Konferensi internasional virtual yang diadakan Fakultas Pertanian Universitas Syiah Kuala, Banda Aceh Unsyiah itu, diikuti berbagai elemen masyarakat yang konsen di bidang pertanian, nasional dan internasional. Menghadirkan sejumlah pembicara dari dalam dan luar negeri.

Rektor Universitas Syiah Kuala, Samsul Rizal menyampaikan, pertanian sebagai salah satu sektor utama ekonomi sangat terdampak oleh pandemi global Covid-19. Padahal pertanian merupakan pendukung terpenting ketahanan pangan dan pembangunan manusia.

Karenanya, kata Samsul Rizal, beberapa pendekatan, strategi dan implementasi kebijakan penting untuk dijamin. Ia berharap, ICAGRI dapat menjadi forum yang efektif bagi akademisi, peneliti dan praktisi, serta memperkuat kolaborasi akademisi dan industri untuk meningkatkan penelitian dan inovasi.

Dekan Fakultas Pertanian Unsyiah, Samadi mengatakan, tahun ini ICAGRI mengusung tema yang berkaitan erat dengan pandemi, “New Shape of Sutainable Agriculture and Biosystem for Food Security After Global Covid-19 Pandemic”.

“Tema ini tentunya menjadi penting, mengingat kondisi terkini Indonesia dan juga dunia yang dilanda pandemi Covid-19,” ujarya.

Samadi menuturkan, pertanian dan biosistem merupakan sektor penting dalam berbagai kondisi, karena kita tidak bisa terlepas dari kebutuhan pangan. Kondisi pandemi membuat pergerakan menjadi serba terbatas, sementara sektor pertanian harus terus bergerak dan berproduksi.

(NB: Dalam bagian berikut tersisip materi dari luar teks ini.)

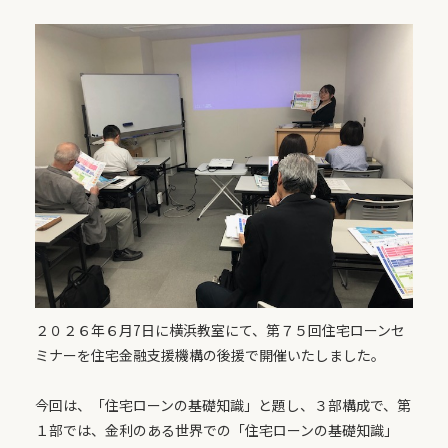
２０２６年６月7日に横浜教室にて、第７５回住宅ローンセ
ミナーを住宅金融支援機構の後援で開催いたしました。
今回は、「住宅ローンの基礎知識」と題し、３部構成で、第
１部では、金利のある世界での「住宅ローンの基礎知識」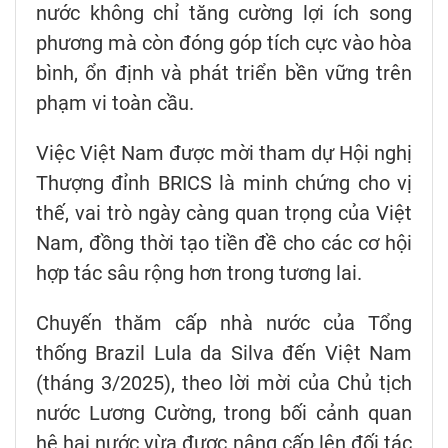
nước không chỉ tăng cường lợi ích song
phương mà còn đóng góp tích cực vào hòa
bình, ổn định và phát triển bền vững trên
phạm vi toàn cầu.
Việc Việt Nam được mời tham dự Hội nghị
Thượng đỉnh BRICS là minh chứng cho vị
thế, vai trò ngày càng quan trọng của Việt
Nam, đồng thời tạo tiền đề cho các cơ hội
hợp tác sâu rộng hơn trong tương lai.
Chuyến thăm cấp nhà nước của Tổng
thống Brazil Lula da Silva đến Việt Nam
(tháng 3/2025), theo lời mời của Chủ tịch
nước Lương Cường, trong bối cảnh quan
hệ hai nước vừa được nâng cấp lên đối tác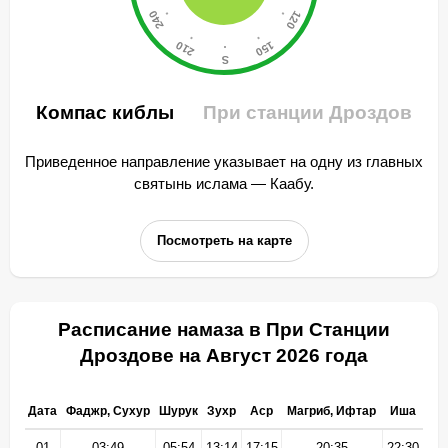
Компас киблы
При станции Дроздов
Приведенное направление указывает на одну из главных
святынь ислама — Каабу.
Посмотреть на карте
Расписание намаза в При Станции
Дроздове на Август 2026 года
Дата
Фаджр, Сухур
Шурук
Зухр
Аср
Магриб, Ифтар
Иша
01
03:49
05:54
13:14
17:15
20:35
22:30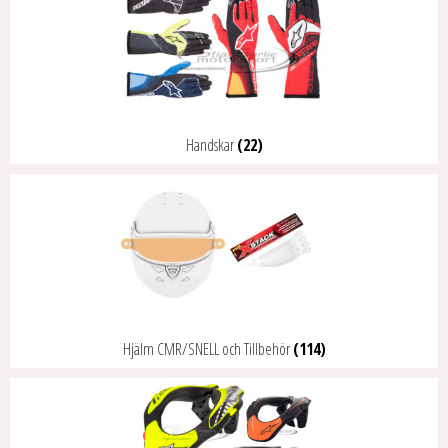
Handskar
(22)
Hjälm CMR/SNELL och Tillbehör
(114)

“Karenanya, kita perlu mengkaji format baru bagaimana sektor pertanian pasca covid ini,” kata Samadi.

Ia menyampaikan, kampus sebagai pusat keunggulan (Center of Excellence), harus terus memberikan inspirasi dan mengalirkan gagasan, serta aksi-aksi nyata untuk menjawab berbagai persoalan dengan baik.

“Sehingga kita berharap perhelatan ini akan melahirkan kemaslahatan bagi dunia pertanian dan masyarakat Indonesia serta berkontribusi untuk dunia,” ujar Samadi.

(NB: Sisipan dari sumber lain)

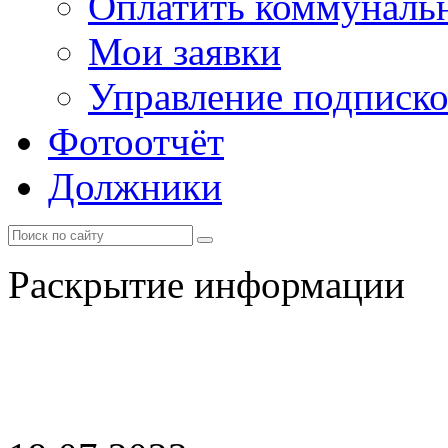
Оплатить коммунальн
Мои заявки
Управление подписк
Фотоотчёт
Должники
Раскрытие информации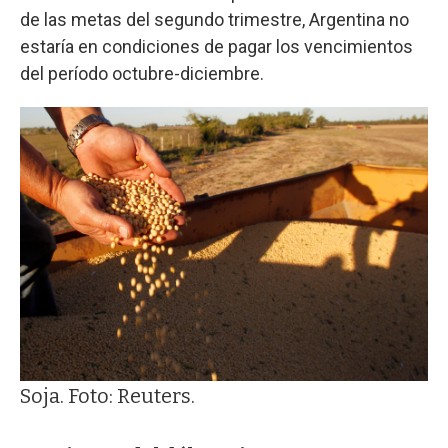
de las metas del segundo trimestre, Argentina no
estaría en condiciones de pagar los vencimientos
del período octubre-diciembre.
Soja. Foto: Reuters.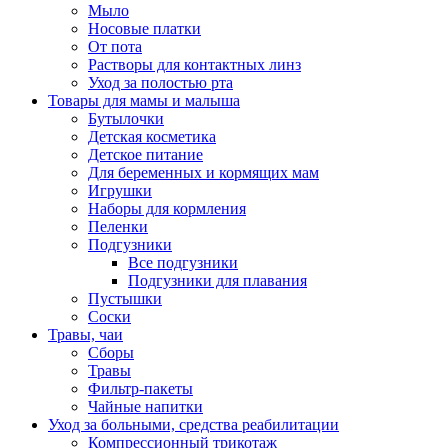
Мыло
Носовые платки
От пота
Растворы для контактных линз
Уход за полостью рта
Товары для мамы и малыша
Бутылочки
Детская косметика
Детское питание
Для беременных и кормящих мам
Игрушки
Наборы для кормления
Пеленки
Подгузники
Все подгузники
Подгузники для плавания
Пустышки
Соски
Травы, чаи
Сборы
Травы
Фильтр-пакеты
Чайные напитки
Уход за больными, средства реабилитации
Компрессионный трикотаж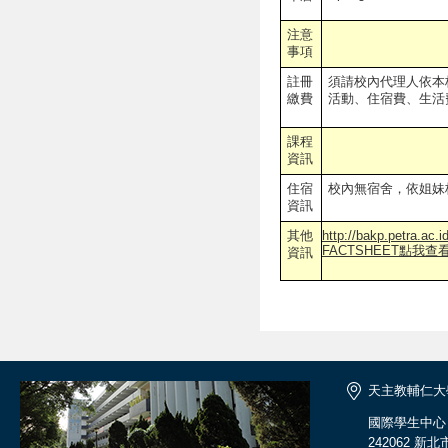
注意
事項
註冊
須請校內代理人依本
繳費
活動、住宿費、生活
課程
資訊
住宿
校內無宿舍，依姐妹
資訊
其他
http://bakp.petra.ac.
FACTSHEET點我查
資訊
天主教輔仁大
國際學生中心
242062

Sementara itu, Ketua Penyelenggara ICAGRI-2, Rina Sriwati mengatakan, kegiatan itu sebagai bentuk kontribusi civitas akademi Fakultas Pertanian Unsyiah dalam memperkuat jaringan Ilmiah, agar berbagai masalah dalam bidang pertanian dapat terkurangi.

Menurutnya, pandemi global telah membawa gangguan sosial ekonomi yang signifikan di semua negara, terutama di industri pertanian, bio-system dan ketahanan pangan.

“ICAGRI diharapkan dapat memitigasi dan meminimalkan masalah dalam industri pertanian dan sistem pangan selama dan pasca krisis,” kata Rina.

Rina menyebutkan, ICAGRI diikuti 116 presenter dan 197 participant dari berbagai negara, seperti Amerika, Inggris, Yunani, Jepang, Jerman, China, Pilipina, Malaysia, Vietnam dan Indonesia.

Adapun pembicara utama yaitu, George Papadokis dari University of Athens, Yunani, Michael Goodin dari University of Kentucky, Amerika. Stephen G. Compton dari University of Leeds, Inggris dan Rektor IPB Arif Satria dari Indonesia. Ditambah seorang invited speaker dari Jepang, Hasegawa Koichi.

“Selanjutnya kami akan merangkum hasil pertemuan ini, semua artikel akan terbit di Jurnal Internasional IOP Conference Series berindeks scopus dan google scholar,” sebut Rina.[]

 

 

EDITOR: JUNAIDI MULIENG

 

Tinggalkan Balasan

Alamat email Anda tidak akan dipublikasikan. Ruas yang wajib ditandai *

No More Posts Available.

No more pages to load.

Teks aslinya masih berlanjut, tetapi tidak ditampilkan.